* _PROBLEM DETAILS_
Repeat exactly, and only, the lines running from the one that holds "一轮又一轮变化，今世缘仍然没走出江" to the end of the records.

* _PROVIDED MATERIAL_
+---+

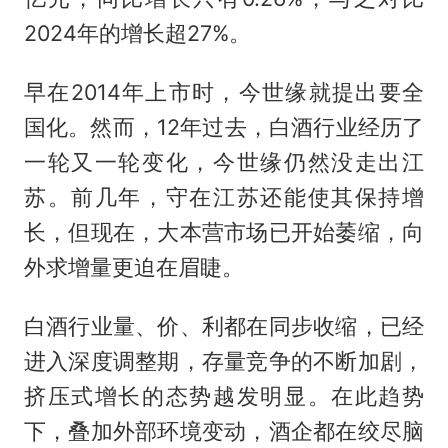
2024年的增长超27%。
早在2014年上市时，今世缘就提出要全
国化。然而，12年过去，白酒行业经历了
一轮又一轮变化，今世缘仍然没走出江
苏。前几年，守在江苏还能使其保持增
长，但现在，大本营市场已开始萎缩，向
外求增量更迫在眉睫。
白酒行业量、价、利都在同步收缩，已经
进入深度调整期，存量竞争的不断加剧，
挤压式增长的态势越发明显。在此趋势
下，叠加外部环境变动，酒企都在绞尽脑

+---+

* _ANSWER TO THIS TASK_
一轮又一轮变化，今世缘仍然没走出江
苏。前几年，守在江苏还能使其保持增
长，但现在，大本营市场已开始萎缩，向
外求增量更迫在眉睫。
白酒行业量、价、利都在同步收缩，已经
进入深度调整期，存量竞争的不断加剧，
挤压式增长的态势越发明显。在此趋势
下，叠加外部环境变动，酒企都在绞尽脑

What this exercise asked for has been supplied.